Having lived in a series of vintage houses, I've been fighting for closet space for more than 25 years. When we added a second floor onto the first Shady Rest in Wallingford, we included the most enormous walk-in closet you can imagine, with a cathedral ceiling, dressing room area, south facing windows, and a birdseye-maple door with Cotswold glass. It even had an attic storage closet off the dressing room. We took the glass door with us when we moved to the Shady Rest West, but unfortunately couldn't take that closet. The walk-in closet here (more of a walk-thru) is only half the size and has terrible track lighting (though not as terrible as the bare bulb that illuminated it when we first moved in). As a result, we have clothes in the attic, in the laundry room, and in a storage locker. Neither of our recent houses has had a closet in the entryway, but the current house does have a tiny closet (2 feet wide by not quite 2 feet deep) in the main floor hall outside the bathroom. Until last week it had a rod made from a broomhandle suspended between two loops of wire, an enormous fir shelf up top that kept the coats in permanent dimness, and a musty odor. Finally, after putting up with that for two years, we attacked!
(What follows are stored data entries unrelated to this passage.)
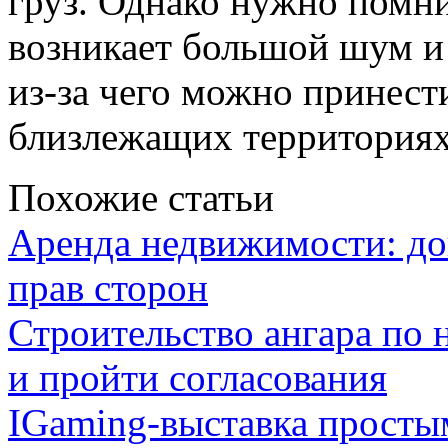
груз. Однако нужно помни
возникает большой шум и
из-за чего можно принес
близлежащих территориях
Похожие статьи
Аренда недвижимости: дог
прав сторон
Строительство ангара по 
и пройти согласования
IGaming-выставка простым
I ripped out the shelf and rod and assorted hardware and Zorg painted the interior a soft yellow. I installed a natural wood rod, centering it between the back of the closet and the door and raising it up four inches from the previous rod so the coats were no longer squished or dragging. Over the rod I set a shallow white wire shelf. Even though I don't usually like wire shelving, this maximized the amount of light from the hall entering the closet, plus made it possible to see what's on the high shelf from below. Zorg's caps, two dozen of them, had been thrown on the old shelf and had pretty much been lost for two years. Now they're on a special long oak cap hanger attached to the inside of the door--cheesy, but practical. Parallel to the cap hanger is a hemlock 1"x3" strip with brushed nickel J hooks where I'm planning to hang winter scarves. The last piece of equipment, scheduled to go in tomorrow, is a thin bathroom towel rack, 24" long, that we had left over from the upstairs bath refurbishing project. It goes in the back of the closet, about 2-1/2 feet up the wall, so we can hang umbrellas by the handles instead of having them falling over the floor of the closet.
The downside to this project involves our cat Socks. Previously, the squished coats made it difficult to close the closet door securely. This made it easy for Socks to pry open the door and sneak inside, bedding down in the forest of drooping coats for the day. From his viewpoint, this just another case of a neighborhood ruined by overdevelopment.